Hydropower to the rescue…
Hydropower produces around 21% of the world’s energy, a proportion slated to grow to over 85% by 2050, representing an increase in capacity of 150-200GW. Despite its many coal plants, China is the world leader in hydropower construction with 22,000 dams of 15 metres or above – almost half the 45,000 large dams that exist worldwide. In its 12th Five Year Plan (2011-2015), China announced its intention to expand hydropower capacity further, with 130 planned large scale hydropower projects that would bring the total generating capacity to 284GW. This is in part to address growing concerns about energy security and the environmental and social damage caused by its existing fossil fuelled energy supply.
…but it’s no free lunch
But while China presents hydropower as clean energy, with dams causing little or no environmental impact, the reality is very different. Like any form of energy production, there are trade-offs. Dams can be cleaner and cheaper than burning fossil fuels, but they inevitable displace people, threaten livelihoods, and by submerging farmland and natural habitats they affect food security and destroy ecosystems.
And building so many dams has caused significant environmental and social damage in China. The enormous Three Gorges Dam displaced 1.24 million people, negatively affecting livelihoods that depended on the flood-pulse nature of the Yangtze river. The Lancang river (also known as the Mekong) has five dams in operation and plans for a cascade of up to 20. The Lancang Cascade allows China to control the quantity of water reaching the Lower Mekong Basin, especially in the dry season, which is vital to the livelihoods, food security and economies of Laos, Cambodia, Vietnam and to a lesser extent Thailand. The dams also alter the timing and size of the river’s flood-pulse characteristics, preventing sediment and nutrients from restoring floodplain farmland and also affecting river fisheries.
The Lancang Cascade is more than just electricity: it helps drive economic development in China’s southern industrial cities like Kunming and Guangzhou, and generates profits for the state-owned corporations responsible for its construction, development, and operation.
Downstream ambitions
China is also exporting its hydropower expertise, with around 300 projects in 78 countries under construction by Chinese state-owned hydropower companies such as Sinohydro Corp and Dongfang Electric Corp. In the Lower Mekong Basin, Chinese state-owned firms are building at least 30 dams in Myanmar, 14 in Laos, seven in Cambodia and three in Vietnam. The opportunity to finance, develop, build and contract out this work is an enormous opportunity for China to increase its political influence, develop trade links, and funnel huge profits into its treasury through its state-owned firms.
For the economies of Southeast Asia, China offers funding and expertise without the red tape and stricter environmental and social protection demanded by the likes of the World Bank or Asian Development Bank.
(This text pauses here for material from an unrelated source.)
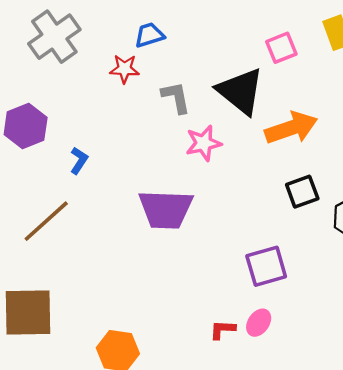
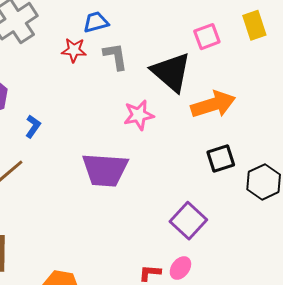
gray L-shape: (176, 97) -> (116, 56), moved
purple square: (266, 266) -> (188, 221), turned -33

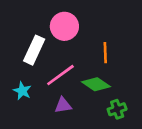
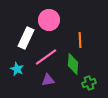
green diamond: (96, 84) -> (73, 64), turned 60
And these are considerable investments: in 2010, China’s Lower Mekong Basin investments were US$46 billion in Thailand, US$27.3 billion in Vietnam, US$4.7 billion in Myanmar, US$1.3 billion in Cambodia, and US$1 billion in Laos.
Safeguards lacking
China has repeatedly stated that it follows the laws and policies of the countries where it invests and builds. This includes a policy of non-interference in domestic affairs that has drawn criticism from civil society for its lack of environmental and social protection. Perhaps in response to this criticism, in February 2013, the Ministries of Commerce and Environmental Protection released the Guidelines on Environmental Protection in Foreign Investment and Cooperation. These guidelines encourage Chinese companies to:
identify and pre-empt environmental risks in a timely manner, lead our companies to actively fulfil their social responsibility in environmental protection, build a good foreign image of Chinese companies and support the sustainable development of host countries.
It’s still too early to tell what impact these new guidelines will have on China’s hydropower development, but they represent progress.
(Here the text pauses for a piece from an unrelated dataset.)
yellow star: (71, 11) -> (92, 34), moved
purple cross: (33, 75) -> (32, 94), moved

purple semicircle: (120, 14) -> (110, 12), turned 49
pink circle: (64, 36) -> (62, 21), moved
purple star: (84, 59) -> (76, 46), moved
In an era of global consumerism and rapidly increasing electricity demand, hydropower is increasingly slated as a clean and cheap solution. For economies such as China, it presents an opportunity for political and economic influence, to reduce greenhouse gases, and to meet domestic energy needs. The powerful forces that are behind hydropower’s expansion, however, are also those that tend to downplay its costs. These still weigh too heavily on the environment, and on and weaker nations and their people. Hydropower may be a potential solution, but understanding what drives and enables it is key to developing dams that properly address their costs and benefits.
Nathanial Matthews is a Lecturer in the Department of Geography at King's College London.